This research is based on a national survey on online behaviors and attitudes for NCSA and APWG.
- 96 percent of Americans feel a personal responsibility to be safer and more secure online.
- 93 percent believe their online actions can protect not only friends and family but also help to make the Web safer for everyone around the world.
- 61 percent believe that much of online safety and security falls under their personal control, and consistent with those feelings, 90 percent said they want to learn more about keeping safer on the Internet.
- 48 percent feel their actions to stay safe and secure can have a positive impact on financial, economic, and national security of the country, indicating Americans are open to making the bridge between their own safety and the nation’s security.

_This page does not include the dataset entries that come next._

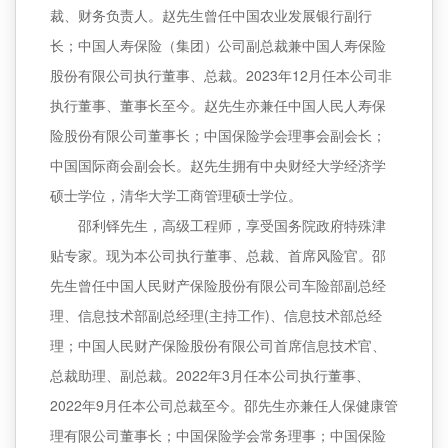
裁、财务负责人。赵先生曾任中国农业发展银行副行
长；中国人寿保险（集团）公司副总裁兼中国人寿保险
股份有限公司执行董事、总裁。2023年12月任本公司非
执行董事、董事长至今。赵先生亦兼任中国人民人寿保
险股份有限公司董事长；中国保险学会理事会副会长；
中国国际商会副会长。赵先生拥有中央财经大学经济学
硕士学位，清华大学工商管理硕士学位。
邵利铎先生，高级工程师，享受国务院政府特殊津
贴专家。现为本公司执行董事、总裁、首席风险官。邵
先生曾任中国人民财产保险股份有限公司车险部副总经
理、信息技术部副总经理(主持工作)、信息技术部总经
理；中国人民财产保险股份有限公司首席信息技术官、
总裁助理、副总裁。2022年3月任本公司执行董事、
2022年9月任本公司总裁至今。邵先生亦兼任人保健康管
理有限公司董事长；中国保险学会常务理事；中国保险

- Concern about identity theft rates slightly higher than fears of job and healthcare loss. 54 percent of Americans are extremely concerned about loss of personal or financial information. To place this is in context, 53 percent are concerned about losing their jobs, while 51 percent feared not being able to provide healthcare for their family.
- Nearly two-thirds of the American public have heard, read or seen something about online safety and security issues recently. However, most of what the news they remember is negative: identity theft, privacy loss, and increased frequency of attacks.
- When asked why they don’t always do all the things they can or should do to stay safer online, Americans said they simply lacked the information or knowledge (28 percent) – a surprising finding that surpassed other hurdles often cited by the media. Only 12 percent said online safety was too expensive, while just 5 percent said they were too busy to take the extra step.
About the National Survey
Heart + Mind Strategies conducted the national survey online with 1,007 U.S. adults ages 18 and up between May 21-25, 2010. The poll was part of an extensive analysis on online behaviors and attitudes for NCSA and APWG.
All sample surveys and polls, whether or not they use probability sampling, are subject to multiple sources of error which are most often not possible to quantify or estimate, including sampling error, coverage error, error associated with non-response, error associated with question wording and response options, and post-survey adjustments.
Respondents for this survey were selected from among those who have volunteered to participate in online surveys and polls. The data were targeted to reflect the demographic composition of the United States. Because the sample is based on those who initially self-selected for participation in online panels rather than a probability sample, no estimates of theoretical sampling error can be calculated.